* DIRECTIONS FOR THIS TASK *
When you reproduce the data, keep every word exactly as it stands and leave the pictures out.

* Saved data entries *
----
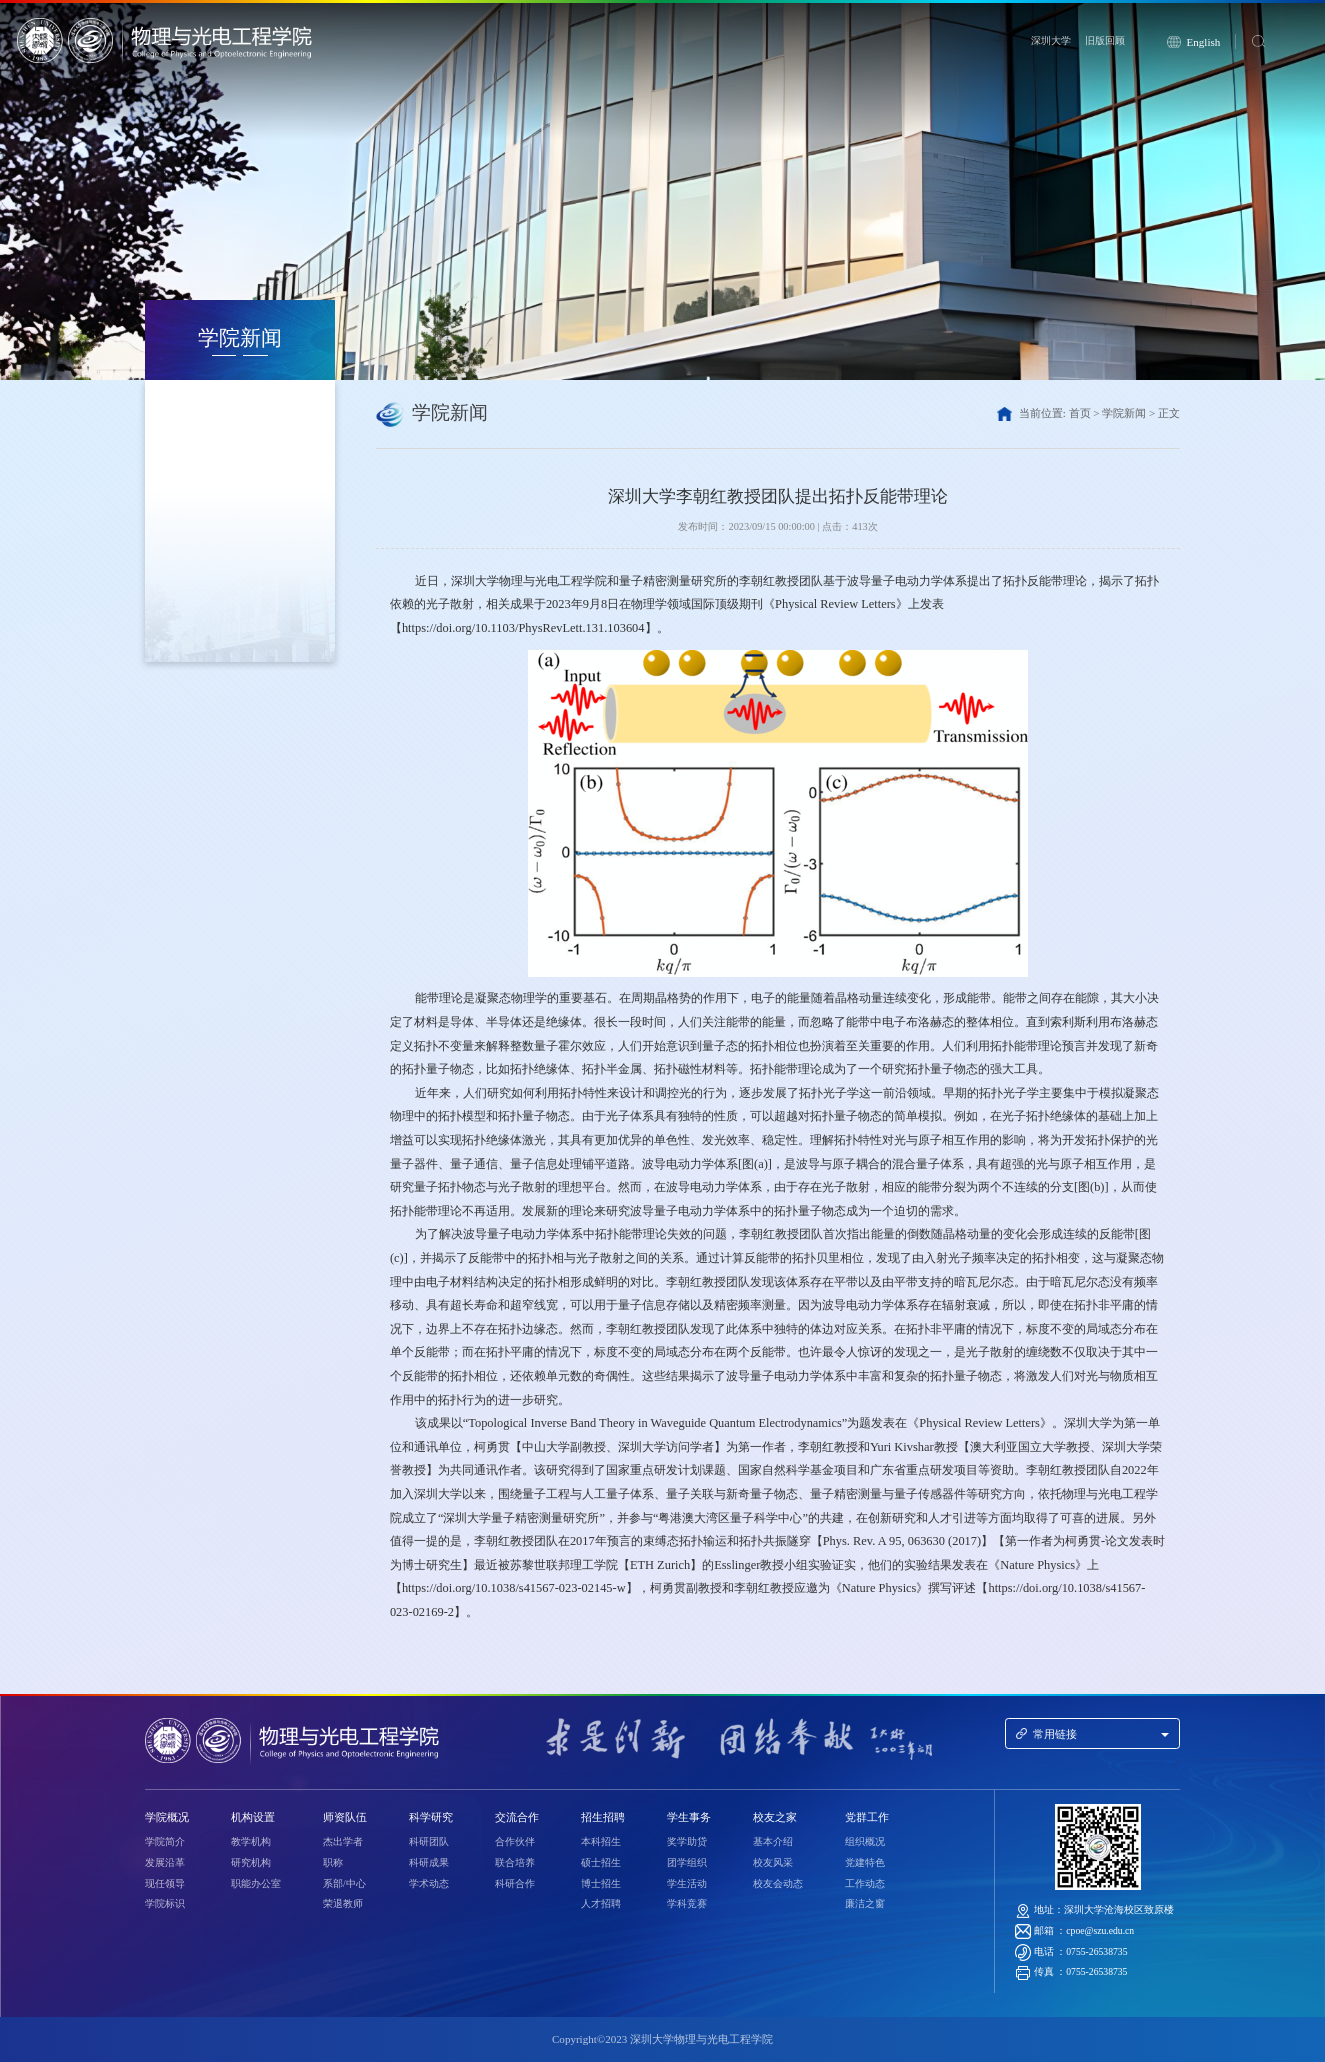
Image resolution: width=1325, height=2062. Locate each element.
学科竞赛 (687, 1903)
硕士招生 (601, 1862)
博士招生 (601, 1883)
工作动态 (865, 1883)
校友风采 (773, 1862)
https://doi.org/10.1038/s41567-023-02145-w (514, 1588)
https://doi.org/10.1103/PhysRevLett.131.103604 (523, 628)
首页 (1080, 413)
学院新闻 (1124, 413)
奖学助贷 (687, 1841)
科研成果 (429, 1862)
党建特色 (865, 1862)
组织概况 (865, 1841)
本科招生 (601, 1841)
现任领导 (165, 1883)
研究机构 (251, 1862)
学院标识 (165, 1903)
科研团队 (429, 1841)
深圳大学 (1051, 40)
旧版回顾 (1105, 40)
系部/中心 (344, 1883)
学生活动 (687, 1883)
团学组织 (687, 1862)
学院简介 (165, 1841)
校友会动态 (778, 1883)
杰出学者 (343, 1841)
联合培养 (515, 1862)
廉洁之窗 (865, 1903)
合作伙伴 (515, 1841)
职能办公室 (256, 1883)
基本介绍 (773, 1841)
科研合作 (515, 1883)
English (1204, 42)
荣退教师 (343, 1903)
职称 (333, 1862)
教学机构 (251, 1841)
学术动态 (429, 1883)
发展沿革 (165, 1862)
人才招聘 (601, 1903)
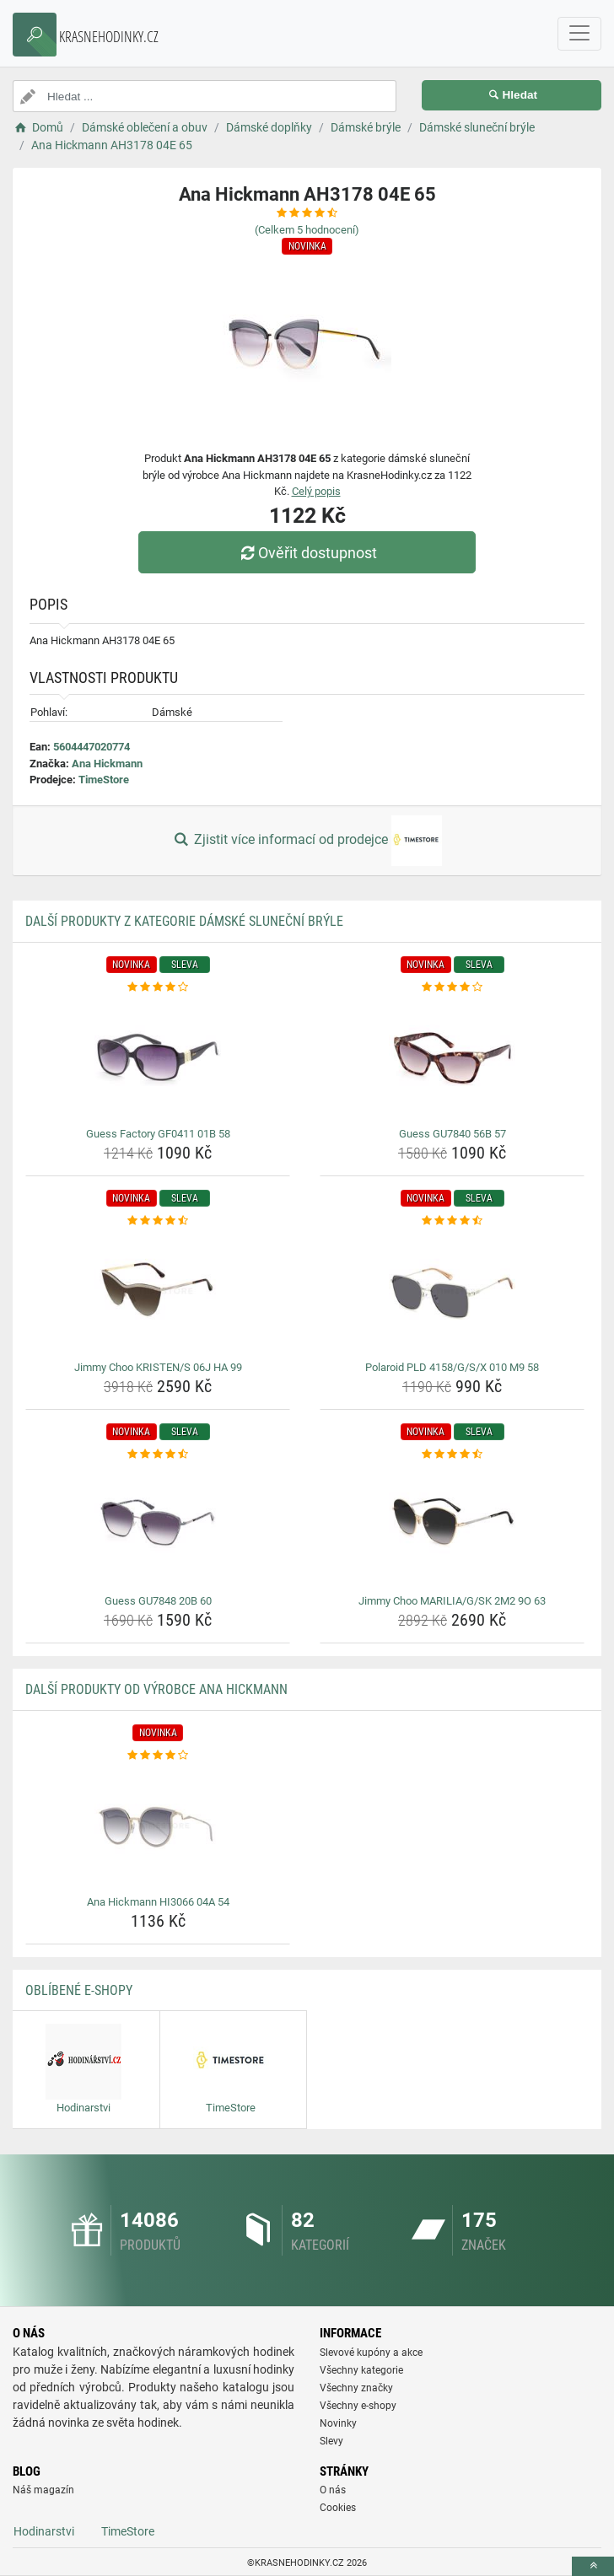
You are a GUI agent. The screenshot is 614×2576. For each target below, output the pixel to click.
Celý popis (316, 491)
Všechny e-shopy (358, 2406)
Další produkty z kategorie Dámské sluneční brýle (184, 921)
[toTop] (593, 2566)
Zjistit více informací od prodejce (307, 840)
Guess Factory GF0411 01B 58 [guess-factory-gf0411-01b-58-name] (158, 1133)
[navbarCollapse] (579, 34)
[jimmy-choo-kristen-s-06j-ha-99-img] (157, 1292)
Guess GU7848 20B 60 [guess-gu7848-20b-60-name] (158, 1601)
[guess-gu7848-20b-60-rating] (157, 1454)
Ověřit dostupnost (307, 552)
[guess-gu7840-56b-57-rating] (452, 987)
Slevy (331, 2441)
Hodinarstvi (43, 2531)
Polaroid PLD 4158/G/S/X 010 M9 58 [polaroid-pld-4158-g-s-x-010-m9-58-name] (452, 1367)
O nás (333, 2490)
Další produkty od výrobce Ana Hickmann (156, 1689)
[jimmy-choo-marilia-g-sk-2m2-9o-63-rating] (452, 1454)
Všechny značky (356, 2388)
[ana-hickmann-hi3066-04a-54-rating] (157, 1755)
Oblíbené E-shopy (78, 1990)
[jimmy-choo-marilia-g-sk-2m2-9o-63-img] (452, 1525)
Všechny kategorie (361, 2370)
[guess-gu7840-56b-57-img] (452, 1058)
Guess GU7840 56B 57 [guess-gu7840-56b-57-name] (452, 1133)
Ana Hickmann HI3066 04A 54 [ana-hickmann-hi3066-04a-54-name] (158, 1902)
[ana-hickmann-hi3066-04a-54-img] (157, 1826)
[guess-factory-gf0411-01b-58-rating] (157, 987)
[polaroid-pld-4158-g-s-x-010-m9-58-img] (452, 1292)
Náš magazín (43, 2490)
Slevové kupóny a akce (371, 2352)
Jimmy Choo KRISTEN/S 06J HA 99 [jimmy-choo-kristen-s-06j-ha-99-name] (158, 1367)
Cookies (338, 2508)
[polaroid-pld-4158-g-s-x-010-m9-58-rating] (452, 1221)
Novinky (338, 2423)
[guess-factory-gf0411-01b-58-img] (157, 1058)
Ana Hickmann (107, 763)
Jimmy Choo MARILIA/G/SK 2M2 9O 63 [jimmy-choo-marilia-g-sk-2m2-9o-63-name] (452, 1601)
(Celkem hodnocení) (307, 229)
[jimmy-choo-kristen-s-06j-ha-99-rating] (157, 1221)
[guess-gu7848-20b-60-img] (157, 1525)
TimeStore (103, 779)
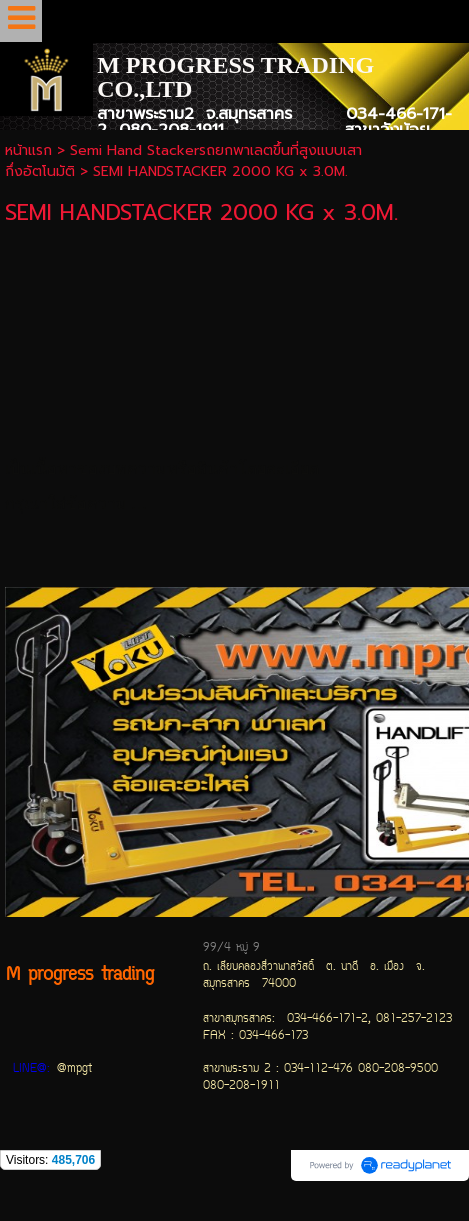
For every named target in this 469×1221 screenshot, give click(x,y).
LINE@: (31, 1069)
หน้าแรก (28, 150)
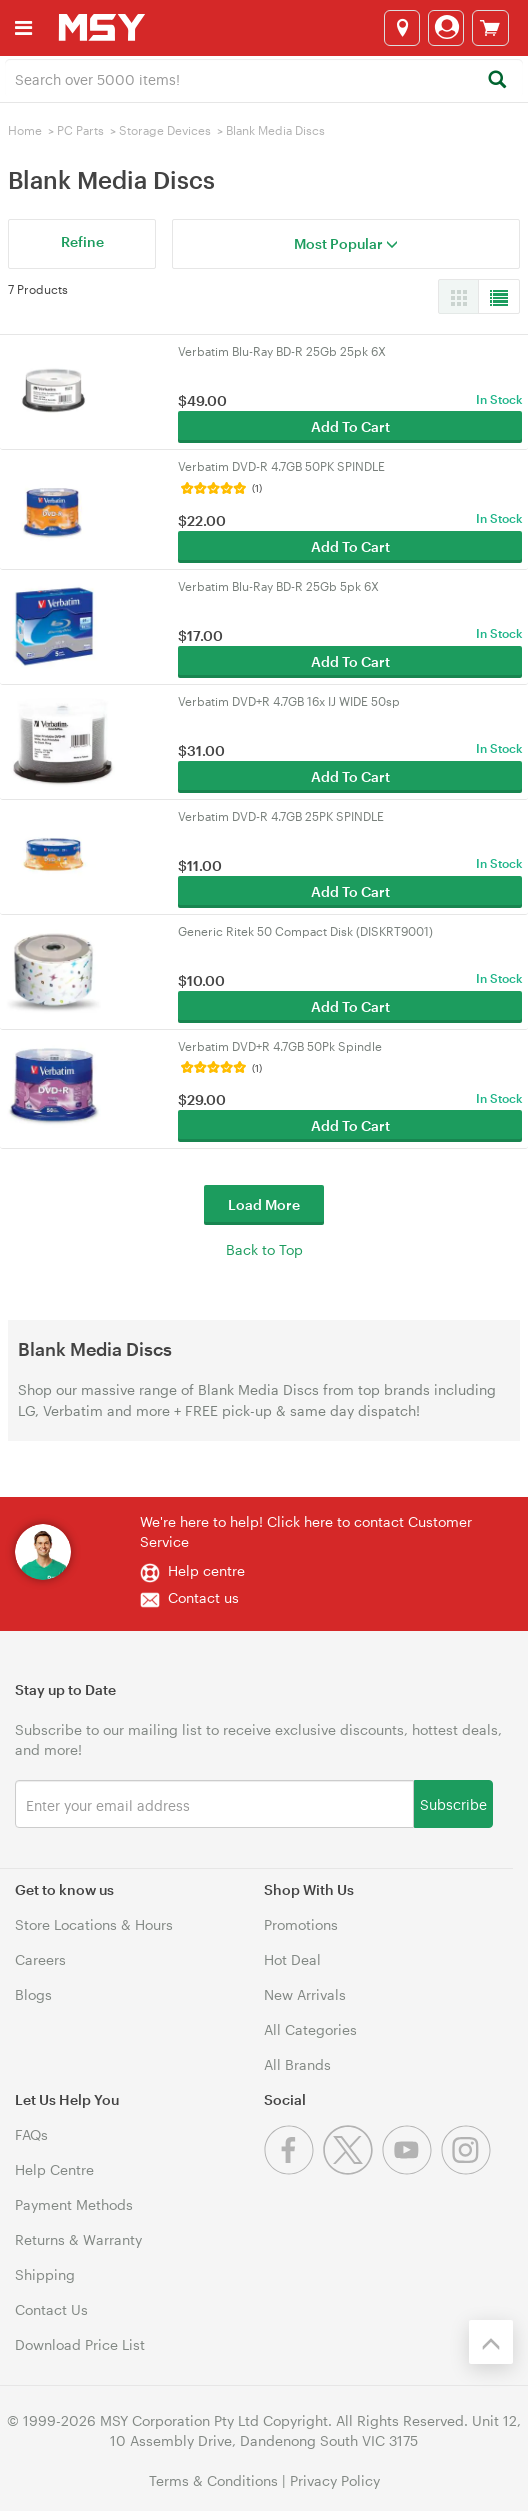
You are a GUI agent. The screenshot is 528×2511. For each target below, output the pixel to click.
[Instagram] (468, 2169)
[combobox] (264, 78)
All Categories (310, 2029)
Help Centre (54, 2169)
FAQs (31, 2134)
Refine (82, 241)
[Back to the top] (491, 2342)
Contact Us (51, 2309)
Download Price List (80, 2344)
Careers (40, 1959)
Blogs (33, 1994)
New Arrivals (305, 1994)
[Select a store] (402, 28)
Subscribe (453, 1803)
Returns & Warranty (78, 2239)
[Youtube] (411, 2169)
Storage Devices (165, 130)
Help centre (206, 1570)
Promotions (301, 1924)
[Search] (496, 80)
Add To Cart (350, 426)
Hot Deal (292, 1959)
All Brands (297, 2064)
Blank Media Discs (275, 130)
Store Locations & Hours (94, 1924)
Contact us (203, 1597)
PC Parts (80, 130)
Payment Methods (74, 2204)
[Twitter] (352, 2169)
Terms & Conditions (213, 2480)
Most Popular (346, 243)
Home (25, 130)
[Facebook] (293, 2169)
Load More (264, 1204)
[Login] (446, 28)
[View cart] (490, 28)
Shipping (45, 2274)
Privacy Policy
----
* ANSWER TO THIS EXERCISE *
Image resolution: width=1325, height=2062. Locate each element.
学科竞赛 (687, 1903)
硕士招生 (601, 1862)
博士招生 (601, 1883)
工作动态 (865, 1883)
校友风采 (773, 1862)
https://doi.org/10.1038/s41567-023-02145-w (514, 1588)
https://doi.org/10.1103/PhysRevLett.131.103604 (523, 628)
首页 (1080, 413)
学院新闻 (1124, 413)
奖学助贷 (687, 1841)
科研成果 (429, 1862)
党建特色 (865, 1862)
组织概况 (865, 1841)
本科招生 (601, 1841)
现任领导 (165, 1883)
研究机构 (251, 1862)
学院标识 (165, 1903)
科研团队 (429, 1841)
深圳大学 (1051, 40)
旧版回顾 (1105, 40)
系部/中心 (344, 1883)
学生活动 (687, 1883)
团学组织 (687, 1862)
学院简介 (165, 1841)
校友会动态 (778, 1883)
杰出学者 (343, 1841)
联合培养 (515, 1862)
廉洁之窗 (865, 1903)
合作伙伴 (515, 1841)
职能办公室 (256, 1883)
基本介绍 (773, 1841)
科研合作 (515, 1883)
English (1204, 42)
荣退教师 (343, 1903)
职称 (333, 1862)
教学机构 (251, 1841)
学术动态 (429, 1883)
发展沿革 (165, 1862)
人才招聘 (601, 1903)
You are a GUI agent. The screenshot is 614×2576. For each target below, output the pixel to click.
Celý popis (316, 491)
Všechny e-shopy (358, 2406)
Další produkty z kategorie Dámské sluneční brýle (184, 921)
[toTop] (593, 2566)
Zjistit více informací od prodejce (307, 840)
Guess Factory GF0411 01B 58 [guess-factory-gf0411-01b-58-name] (158, 1133)
[navbarCollapse] (579, 34)
[jimmy-choo-kristen-s-06j-ha-99-img] (157, 1292)
Guess GU7848 20B 60 [guess-gu7848-20b-60-name] (158, 1601)
[guess-gu7848-20b-60-rating] (157, 1454)
Ověřit dostupnost (307, 552)
[guess-gu7840-56b-57-rating] (452, 987)
Slevy (331, 2441)
Hodinarstvi (43, 2531)
Polaroid PLD 4158/G/S/X 010 M9 58 [polaroid-pld-4158-g-s-x-010-m9-58-name] (452, 1367)
O nás (333, 2490)
Další produkty od výrobce Ana Hickmann (156, 1689)
[jimmy-choo-marilia-g-sk-2m2-9o-63-rating] (452, 1454)
Všechny značky (356, 2388)
[ana-hickmann-hi3066-04a-54-rating] (157, 1755)
Oblíbené E-shopy (78, 1990)
[jimmy-choo-marilia-g-sk-2m2-9o-63-img] (452, 1525)
Všechny kategorie (361, 2370)
[guess-gu7840-56b-57-img] (452, 1058)
Guess GU7840 56B 57 [guess-gu7840-56b-57-name] (452, 1133)
Ana Hickmann HI3066 04A 54 [ana-hickmann-hi3066-04a-54-name] (158, 1902)
[ana-hickmann-hi3066-04a-54-img] (157, 1826)
[guess-factory-gf0411-01b-58-rating] (157, 987)
[polaroid-pld-4158-g-s-x-010-m9-58-img] (452, 1292)
Náš magazín (43, 2490)
Slevové kupóny a akce (371, 2352)
Jimmy Choo KRISTEN/S 06J HA 99 [jimmy-choo-kristen-s-06j-ha-99-name] (158, 1367)
Cookies (338, 2508)
[polaroid-pld-4158-g-s-x-010-m9-58-rating] (452, 1221)
Novinky (338, 2423)
[guess-factory-gf0411-01b-58-img] (157, 1058)
Ana Hickmann (107, 763)
Jimmy Choo MARILIA/G/SK 2M2 9O 63 [jimmy-choo-marilia-g-sk-2m2-9o-63-name] (452, 1601)
(Celkem hodnocení) (307, 229)
[jimmy-choo-kristen-s-06j-ha-99-rating] (157, 1221)
[guess-gu7848-20b-60-img] (157, 1525)
TimeStore (103, 779)
For every named target in this 469×1221 screenshot, give click(x,y).
LINE@: (31, 1069)
หน้าแรก (28, 150)
You are a GUI agent. The screenshot is 528×2511. For each target below, output the pixel to click.
[Instagram] (468, 2169)
[combobox] (264, 78)
All Categories (310, 2029)
Help Centre (54, 2169)
FAQs (31, 2134)
Refine (82, 241)
[Back to the top] (491, 2342)
Contact Us (51, 2309)
Download Price List (80, 2344)
Careers (40, 1959)
Blogs (33, 1994)
New Arrivals (305, 1994)
[Select a store] (402, 28)
Subscribe (453, 1803)
Returns & Warranty (78, 2239)
[Youtube] (411, 2169)
Storage Devices (165, 130)
Help centre (206, 1570)
Promotions (301, 1924)
[Search] (496, 80)
Add To Cart (350, 426)
Hot Deal (292, 1959)
All Brands (297, 2064)
Blank Media Discs (275, 130)
Store Locations & Hours (94, 1924)
Contact us (203, 1597)
PC Parts (80, 130)
Payment Methods (74, 2204)
[Twitter] (352, 2169)
Terms & Conditions (213, 2480)
Most Popular (346, 243)
Home (25, 130)
[Facebook] (293, 2169)
Load More (264, 1204)
[Login] (446, 28)
[View cart] (490, 28)
Shipping (45, 2274)
Privacy Policy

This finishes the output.